LoRa gateways receive but also occasionally transmit downlink message to nodes - OTAA joins, ADR tuning, etc in addition to application downlinks. While premium models with diplexers do exist, it’s well known that an ordinary gateway has to stop receiving while it transmits.

But how quickly can a gateway start receiving a packet again after it has transmitted? In a location with a lot of nodes, this would be key to scaling, because any delay there increases the “cost footprint” of sending a downlink even beyond the duration of the downlink packet itself.

  • I’ve heard concerns about the RF stages themselves possibly taking time to switch modes or the receiver to recover to full sensitivity. Anyone know if this is in fact an issue, and typical recovery times?
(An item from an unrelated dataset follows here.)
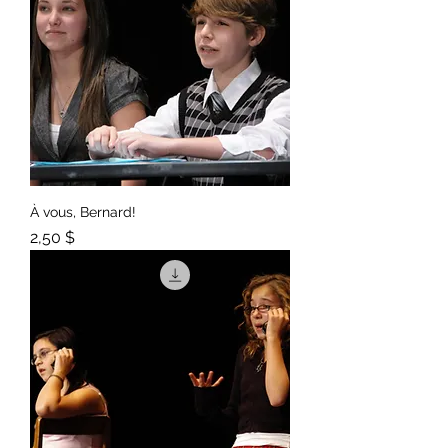
À vous, Bernard!
Prix
2,50 $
  • Semtech deprecated support for concentrator chips interfaced by way of a USB-SPI bridge, under the correct argument that this adds extra latency around all SPI operations. But how much impact does this have? Does anyone have figures for recovery time with an FT2232 vs native SPI interface? Does this latency also complicate the JIT operations the newer Semtech packet forwarder does to model the gateway’s timestamp counter and manage the queue of packets to be sent? (Although the FTDI code is gone from the Semtech repos, there are 3rd party forks that put this back in, my impression is that the packet forwarder with jit will try to run on top of them, though unclear how well it manages to).

  • SPI interface can run at different speeds, say 1 - 10 MHz. A few designs are constrained to the lower end of that range (for example the RAK2247 has a slow and unecessary level translator chip). Is it known what impact the utilized SPI speed has on turnaround time?

If no one knows the answers to these, I could sit down and write code to run actual tests, and may ultimately do that anyway - but as they say “two months in the lab will save you a half hour in the library”. Several searches for this information here and on the web in general haven’t found it, but thought I’d ask before I actually start coding up tests.

I am one of the people adding the USB support back in to support the first generation MultiTech LoRaWAN concentrator cards with MP forwarder. The JIT enabled forwarder will run happily with it the USB concentrator, however you will have problems with timing if the card needs to send two messages with little time in between as the second message might not make it to the concentator in time (due to the bit bang overhead)
From my tests and the feedback I’ve got over the last few years using USB will hurt in busy locations where many packets arrive in short amounts of time and the USB overhead makes it hard for the software to get all data from the concentrator card without loosing data. Locations with a lot of downlink traffic (which is a problem by itself) are impacted as well.
Using slow SPI connections will have the same result, the question is at which speed it will be noticeable.